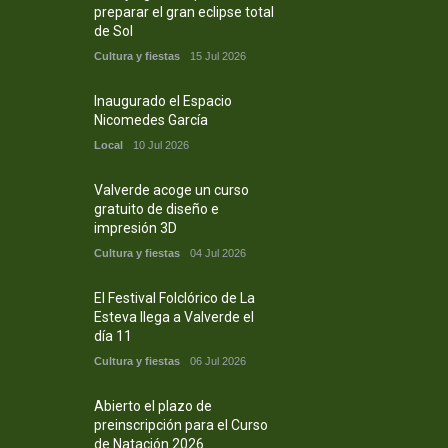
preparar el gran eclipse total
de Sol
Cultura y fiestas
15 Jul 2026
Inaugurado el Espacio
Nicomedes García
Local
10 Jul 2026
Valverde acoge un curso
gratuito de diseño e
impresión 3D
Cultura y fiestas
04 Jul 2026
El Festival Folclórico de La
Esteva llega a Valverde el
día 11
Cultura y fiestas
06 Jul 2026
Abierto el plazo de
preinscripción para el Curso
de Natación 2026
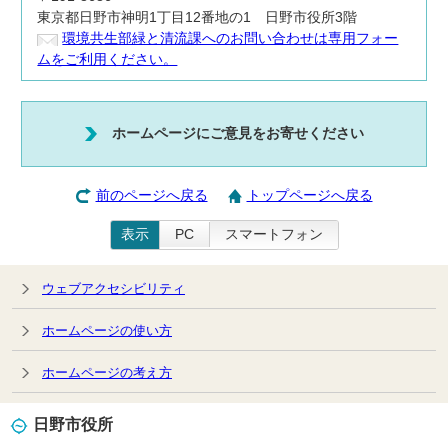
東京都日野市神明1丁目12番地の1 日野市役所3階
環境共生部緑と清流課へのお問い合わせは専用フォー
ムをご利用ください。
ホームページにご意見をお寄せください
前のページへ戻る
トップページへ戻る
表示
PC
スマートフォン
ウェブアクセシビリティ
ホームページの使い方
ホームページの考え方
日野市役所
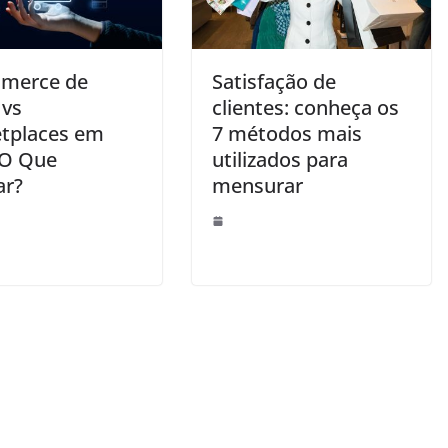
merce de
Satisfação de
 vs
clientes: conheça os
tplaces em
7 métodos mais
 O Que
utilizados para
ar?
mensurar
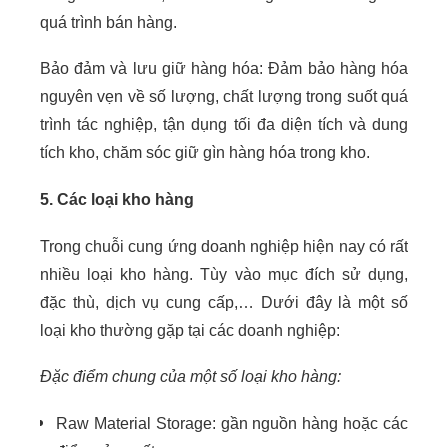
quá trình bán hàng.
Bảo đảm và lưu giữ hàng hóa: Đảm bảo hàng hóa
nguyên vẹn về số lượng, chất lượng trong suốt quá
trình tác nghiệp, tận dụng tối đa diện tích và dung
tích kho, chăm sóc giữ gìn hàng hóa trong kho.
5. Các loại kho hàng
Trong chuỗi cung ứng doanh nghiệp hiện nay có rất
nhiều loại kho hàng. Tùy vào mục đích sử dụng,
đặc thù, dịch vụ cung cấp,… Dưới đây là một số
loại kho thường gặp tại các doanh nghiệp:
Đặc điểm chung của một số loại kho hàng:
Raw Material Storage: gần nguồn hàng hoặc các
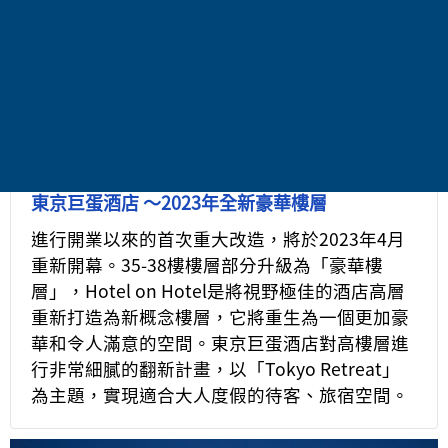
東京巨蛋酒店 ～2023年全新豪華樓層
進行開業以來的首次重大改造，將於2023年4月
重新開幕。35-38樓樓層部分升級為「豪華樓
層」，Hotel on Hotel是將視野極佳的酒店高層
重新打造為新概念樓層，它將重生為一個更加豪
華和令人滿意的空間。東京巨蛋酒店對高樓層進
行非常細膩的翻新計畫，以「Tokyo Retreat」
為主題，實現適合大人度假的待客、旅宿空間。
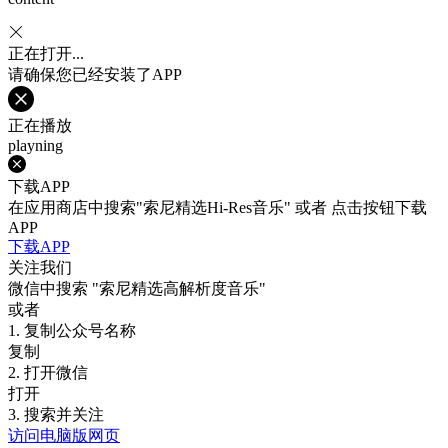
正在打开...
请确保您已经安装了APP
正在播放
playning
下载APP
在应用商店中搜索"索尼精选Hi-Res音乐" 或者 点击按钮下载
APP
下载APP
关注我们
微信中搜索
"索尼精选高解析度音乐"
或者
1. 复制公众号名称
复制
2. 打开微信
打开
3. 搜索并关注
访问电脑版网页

+ + + +

Count every line of the material above that includes "Valverde", giving the total without any other words.

● **RESPONSE BELOW**
2